Friday, August 26, 2016

Everything's Up To Date in Kansas City

A photograph of Union Station in Kansas City, Missouri.
Union Station.
I posted the last two entries in this blog while on a trip to Kansas City to visit my parents. I didn’t grow up in the Kansas City area, but I did graduate from Shawnee Mission South High School in Overland Park Kansas, and I was a physics major at the University of Kansas in Lawrence. My dad is a native of Kansas City Missouri, while my mom moved to Kansas City Kansas when young and attended Wyandotte High School.
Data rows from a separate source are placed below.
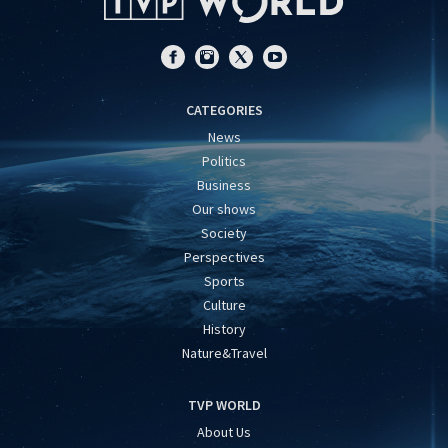
CATEGORIES
News
Politics
Business
Our shows
Society
Perspectives
Sports
Culture
History
Nature&Travel
TVP WORLD
About Us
A photograph of the Kauffman Center for the Performing Arts, in Kansas City, Missouri.
Kauffman Center
for the Performing Arts.

We had a great visit, including a ride on Kansas City’s new streetcar, which travels a route along Main Street from Union Station, past the Power and Light District, within a few blocks of the Kauffman Center, to the River Market. We also had a great pork sandwich at Pigwich in the East Bottoms. Kansas City is booming.

A photograph of Liberty Memorial and the National World War I Museum in Kansas City, Missouri.
Liberty Memorial.
Is there any connection between Kansas City and medical physics? Yes, there is. Rockhurst University, a liberal arts college located a mile west of where my dad grew up on Swope Parkway, offers an undergraduate program in the physics of medicine, which is similar to the medical physics major we offer at Oakland University. I thought the readers of Intermediate Physics for Medicine and Biology might like to see how another school besides Oakland structures its undergraduate medical physics curriculum.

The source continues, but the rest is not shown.